::: Listed entries
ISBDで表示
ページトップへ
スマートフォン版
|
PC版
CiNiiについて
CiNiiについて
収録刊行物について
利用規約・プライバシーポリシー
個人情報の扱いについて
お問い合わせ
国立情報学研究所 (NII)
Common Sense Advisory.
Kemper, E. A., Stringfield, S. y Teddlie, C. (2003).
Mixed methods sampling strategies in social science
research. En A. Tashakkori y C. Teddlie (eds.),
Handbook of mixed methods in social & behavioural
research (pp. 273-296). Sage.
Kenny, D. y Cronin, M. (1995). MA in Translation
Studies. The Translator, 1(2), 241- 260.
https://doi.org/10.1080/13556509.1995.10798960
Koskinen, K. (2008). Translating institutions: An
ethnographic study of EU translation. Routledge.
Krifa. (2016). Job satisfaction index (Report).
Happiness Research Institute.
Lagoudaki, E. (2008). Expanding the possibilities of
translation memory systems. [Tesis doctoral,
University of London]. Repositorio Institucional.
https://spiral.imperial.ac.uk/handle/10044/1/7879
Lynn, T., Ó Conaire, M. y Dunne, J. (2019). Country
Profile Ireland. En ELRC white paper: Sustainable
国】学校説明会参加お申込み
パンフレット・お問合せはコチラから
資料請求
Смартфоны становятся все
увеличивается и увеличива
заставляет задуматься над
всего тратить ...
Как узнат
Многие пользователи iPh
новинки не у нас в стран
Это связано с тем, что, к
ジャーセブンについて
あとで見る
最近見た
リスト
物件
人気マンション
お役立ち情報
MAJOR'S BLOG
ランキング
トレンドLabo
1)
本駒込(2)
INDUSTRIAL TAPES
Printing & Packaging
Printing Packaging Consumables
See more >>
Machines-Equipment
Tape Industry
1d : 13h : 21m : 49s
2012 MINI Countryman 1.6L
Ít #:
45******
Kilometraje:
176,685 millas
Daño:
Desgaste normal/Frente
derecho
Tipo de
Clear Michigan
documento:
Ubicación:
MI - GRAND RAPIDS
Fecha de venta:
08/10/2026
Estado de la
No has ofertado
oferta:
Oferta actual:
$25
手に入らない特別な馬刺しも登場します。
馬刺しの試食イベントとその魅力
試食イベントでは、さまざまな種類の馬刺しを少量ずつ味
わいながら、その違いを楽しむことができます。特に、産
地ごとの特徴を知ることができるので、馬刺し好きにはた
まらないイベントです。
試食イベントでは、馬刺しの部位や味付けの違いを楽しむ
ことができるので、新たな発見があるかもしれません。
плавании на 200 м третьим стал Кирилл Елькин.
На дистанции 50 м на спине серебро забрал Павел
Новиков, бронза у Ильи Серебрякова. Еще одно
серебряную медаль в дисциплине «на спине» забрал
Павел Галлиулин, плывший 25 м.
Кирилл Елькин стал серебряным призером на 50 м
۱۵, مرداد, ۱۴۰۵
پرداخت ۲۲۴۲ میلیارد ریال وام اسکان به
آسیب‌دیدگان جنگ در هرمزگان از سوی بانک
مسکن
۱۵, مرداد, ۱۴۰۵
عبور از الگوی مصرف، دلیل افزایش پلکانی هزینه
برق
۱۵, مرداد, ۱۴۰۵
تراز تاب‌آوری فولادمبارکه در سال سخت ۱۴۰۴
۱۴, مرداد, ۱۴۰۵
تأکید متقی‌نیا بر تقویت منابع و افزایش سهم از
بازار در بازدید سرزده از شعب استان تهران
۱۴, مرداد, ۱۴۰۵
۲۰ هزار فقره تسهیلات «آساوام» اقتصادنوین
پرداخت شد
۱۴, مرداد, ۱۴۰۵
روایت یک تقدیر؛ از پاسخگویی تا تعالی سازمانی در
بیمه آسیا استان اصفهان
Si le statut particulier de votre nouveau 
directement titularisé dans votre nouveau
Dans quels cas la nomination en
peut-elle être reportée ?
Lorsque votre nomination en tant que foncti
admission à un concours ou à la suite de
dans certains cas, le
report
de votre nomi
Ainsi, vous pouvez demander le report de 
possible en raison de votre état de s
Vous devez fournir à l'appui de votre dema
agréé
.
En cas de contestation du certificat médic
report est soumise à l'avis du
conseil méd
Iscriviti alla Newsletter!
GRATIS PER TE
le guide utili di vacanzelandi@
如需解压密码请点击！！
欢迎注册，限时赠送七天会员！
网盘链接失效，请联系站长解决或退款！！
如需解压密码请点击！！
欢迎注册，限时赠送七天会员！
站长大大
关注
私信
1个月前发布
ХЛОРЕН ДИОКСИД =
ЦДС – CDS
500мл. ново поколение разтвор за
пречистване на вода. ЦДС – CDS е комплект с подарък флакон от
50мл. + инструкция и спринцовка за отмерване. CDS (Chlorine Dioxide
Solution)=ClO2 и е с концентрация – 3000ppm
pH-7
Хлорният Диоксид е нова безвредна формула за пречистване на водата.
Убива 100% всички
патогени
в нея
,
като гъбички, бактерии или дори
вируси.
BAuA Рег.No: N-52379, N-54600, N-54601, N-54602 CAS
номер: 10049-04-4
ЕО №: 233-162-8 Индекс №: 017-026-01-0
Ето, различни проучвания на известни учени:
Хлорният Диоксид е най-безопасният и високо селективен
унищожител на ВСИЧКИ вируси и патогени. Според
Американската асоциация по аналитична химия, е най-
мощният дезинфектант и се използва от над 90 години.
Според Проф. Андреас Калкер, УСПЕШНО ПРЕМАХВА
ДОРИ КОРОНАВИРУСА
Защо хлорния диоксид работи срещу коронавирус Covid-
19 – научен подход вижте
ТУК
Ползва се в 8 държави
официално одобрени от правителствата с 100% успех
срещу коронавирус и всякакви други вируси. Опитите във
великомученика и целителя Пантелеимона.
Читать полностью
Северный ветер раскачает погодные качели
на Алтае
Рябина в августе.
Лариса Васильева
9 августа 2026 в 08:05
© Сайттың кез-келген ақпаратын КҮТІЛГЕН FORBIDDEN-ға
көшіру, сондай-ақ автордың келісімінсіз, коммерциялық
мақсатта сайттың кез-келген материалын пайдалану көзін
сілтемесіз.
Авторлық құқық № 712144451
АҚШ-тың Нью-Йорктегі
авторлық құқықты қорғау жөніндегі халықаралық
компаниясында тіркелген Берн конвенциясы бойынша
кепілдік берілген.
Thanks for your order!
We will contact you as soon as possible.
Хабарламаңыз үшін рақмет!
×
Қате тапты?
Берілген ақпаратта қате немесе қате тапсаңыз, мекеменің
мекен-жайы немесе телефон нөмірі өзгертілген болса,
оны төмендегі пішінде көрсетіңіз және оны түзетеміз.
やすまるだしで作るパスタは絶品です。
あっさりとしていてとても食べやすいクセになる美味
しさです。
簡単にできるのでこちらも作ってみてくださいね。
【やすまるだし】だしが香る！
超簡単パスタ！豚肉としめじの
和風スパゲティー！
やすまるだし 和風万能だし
::::::
What to produce ▸
Repeat each entry above, keeping every word exact.

Finished exercise ▸
ISBDで表示
ページトップへ
スマートフォン版
|
PC版
CiNiiについて
CiNiiについて
収録刊行物について
利用規約・プライバシーポリシー
個人情報の扱いについて
お問い合わせ
国立情報学研究所 (NII)
Common Sense Advisory.
Kemper, E. A., Stringfield, S. y Teddlie, C. (2003).
Mixed methods sampling strategies in social science
research. En A. Tashakkori y C. Teddlie (eds.),
Handbook of mixed methods in social & behavioural
research (pp. 273-296). Sage.
Kenny, D. y Cronin, M. (1995). MA in Translation
Studies. The Translator, 1(2), 241- 260.
https://doi.org/10.1080/13556509.1995.10798960
Koskinen, K. (2008). Translating institutions: An
ethnographic study of EU translation. Routledge.
Krifa. (2016). Job satisfaction index (Report).
Happiness Research Institute.
Lagoudaki, E. (2008). Expanding the possibilities of
translation memory systems. [Tesis doctoral,
University of London]. Repositorio Institucional.
https://spiral.imperial.ac.uk/handle/10044/1/7879
Lynn, T., Ó Conaire, M. y Dunne, J. (2019). Country
Profile Ireland. En ELRC white paper: Sustainable
国】学校説明会参加お申込み
パンフレット・お問合せはコチラから
資料請求
Смартфоны становятся все
увеличивается и увеличива
заставляет задуматься над
всего тратить ...
Как узнат
Многие пользователи iPh
новинки не у нас в стран
Это связано с тем, что, к
ジャーセブンについて
あとで見る
最近見た
リスト
物件
人気マンション
お役立ち情報
MAJOR'S BLOG
ランキング
トレンドLabo
1)
本駒込(2)
INDUSTRIAL TAPES
Printing & Packaging
Printing Packaging Consumables
See more >>
Machines-Equipment
Tape Industry
1d : 13h : 21m : 49s
2012 MINI Countryman 1.6L
Ít #:
45******
Kilometraje:
176,685 millas
Daño:
Desgaste normal/Frente
derecho
Tipo de
Clear Michigan
documento:
Ubicación:
MI - GRAND RAPIDS
Fecha de venta:
08/10/2026
Estado de la
No has ofertado
oferta:
Oferta actual:
$25
手に入らない特別な馬刺しも登場します。
馬刺しの試食イベントとその魅力
試食イベントでは、さまざまな種類の馬刺しを少量ずつ味
わいながら、その違いを楽しむことができます。特に、産
地ごとの特徴を知ることができるので、馬刺し好きにはた
まらないイベントです。
試食イベントでは、馬刺しの部位や味付けの違いを楽しむ
ことができるので、新たな発見があるかもしれません。
плавании на 200 м третьим стал Кирилл Елькин.
На дистанции 50 м на спине серебро забрал Павел
Новиков, бронза у Ильи Серебрякова. Еще одно
серебряную медаль в дисциплине «на спине» забрал
Павел Галлиулин, плывший 25 м.
Кирилл Елькин стал серебряным призером на 50 м
۱۵, مرداد, ۱۴۰۵
پرداخت ۲۲۴۲ میلیارد ریال وام اسکان به
آسیب‌دیدگان جنگ در هرمزگان از سوی بانک
مسکن
۱۵, مرداد, ۱۴۰۵
عبور از الگوی مصرف، دلیل افزایش پلکانی هزینه
برق
۱۵, مرداد, ۱۴۰۵
تراز تاب‌آوری فولادمبارکه در سال سخت ۱۴۰۴
۱۴, مرداد, ۱۴۰۵
تأکید متقی‌نیا بر تقویت منابع و افزایش سهم از
بازار در بازدید سرزده از شعب استان تهران
۱۴, مرداد, ۱۴۰۵
۲۰ هزار فقره تسهیلات «آساوام» اقتصادنوین
پرداخت شد
۱۴, مرداد, ۱۴۰۵
روایت یک تقدیر؛ از پاسخگویی تا تعالی سازمانی در
بیمه آسیا استان اصفهان
Si le statut particulier de votre nouveau 
directement titularisé dans votre nouveau
Dans quels cas la nomination en
peut-elle être reportée ?
Lorsque votre nomination en tant que foncti
admission à un concours ou à la suite de
dans certains cas, le
report
de votre nomi
Ainsi, vous pouvez demander le report de 
possible en raison de votre état de s
Vous devez fournir à l'appui de votre dema
agréé
.
En cas de contestation du certificat médic
report est soumise à l'avis du
conseil méd
Iscriviti alla Newsletter!
GRATIS PER TE
le guide utili di vacanzelandi@
如需解压密码请点击！！
欢迎注册，限时赠送七天会员！
网盘链接失效，请联系站长解决或退款！！
如需解压密码请点击！！
欢迎注册，限时赠送七天会员！
站长大大
关注
私信
1个月前发布
ХЛОРЕН ДИОКСИД =
ЦДС – CDS
500мл. ново поколение разтвор за
пречистване на вода. ЦДС – CDS е комплект с подарък флакон от
50мл. + инструкция и спринцовка за отмерване. CDS (Chlorine Dioxide
Solution)=ClO2 и е с концентрация – 3000ppm
pH-7
Хлорният Диоксид е нова безвредна формула за пречистване на водата.
Убива 100% всички
патогени
в нея
,
като гъбички, бактерии или дори
вируси.
BAuA Рег.No: N-52379, N-54600, N-54601, N-54602 CAS
номер: 10049-04-4
ЕО №: 233-162-8 Индекс №: 017-026-01-0
Ето, различни проучвания на известни учени:
Хлорният Диоксид е най-безопасният и високо селективен
унищожител на ВСИЧКИ вируси и патогени. Според
Американската асоциация по аналитична химия, е най-
мощният дезинфектант и се използва от над 90 години.
Според Проф. Андреас Калкер, УСПЕШНО ПРЕМАХВА
ДОРИ КОРОНАВИРУСА
Защо хлорния диоксид работи срещу коронавирус Covid-
19 – научен подход вижте
ТУК
Ползва се в 8 държави
официално одобрени от правителствата с 100% успех
срещу коронавирус и всякакви други вируси. Опитите във
великомученика и целителя Пантелеимона.
Читать полностью
Северный ветер раскачает погодные качели
на Алтае
Рябина в августе.
Лариса Васильева
9 августа 2026 в 08:05
© Сайттың кез-келген ақпаратын КҮТІЛГЕН FORBIDDEN-ға
көшіру, сондай-ақ автордың келісімінсіз, коммерциялық
мақсатта сайттың кез-келген материалын пайдалану көзін
сілтемесіз.
Авторлық құқық № 712144451
АҚШ-тың Нью-Йорктегі
авторлық құқықты қорғау жөніндегі халықаралық
компаниясында тіркелген Берн конвенциясы бойынша
кепілдік берілген.
Thanks for your order!
We will contact you as soon as possible.
Хабарламаңыз үшін рақмет!
×
Қате тапты?
Берілген ақпаратта қате немесе қате тапсаңыз, мекеменің
мекен-жайы немесе телефон нөмірі өзгертілген болса,
оны төмендегі пішінде көрсетіңіз және оны түзетеміз.
やすまるだしで作るパスタは絶品です。
あっさりとしていてとても食べやすいクセになる美味
しさです。
簡単にできるのでこちらも作ってみてくださいね。
【やすまるだし】だしが香る！
超簡単パスタ！豚肉としめじの
和風スパゲティー！
やすまるだし 和風万能だし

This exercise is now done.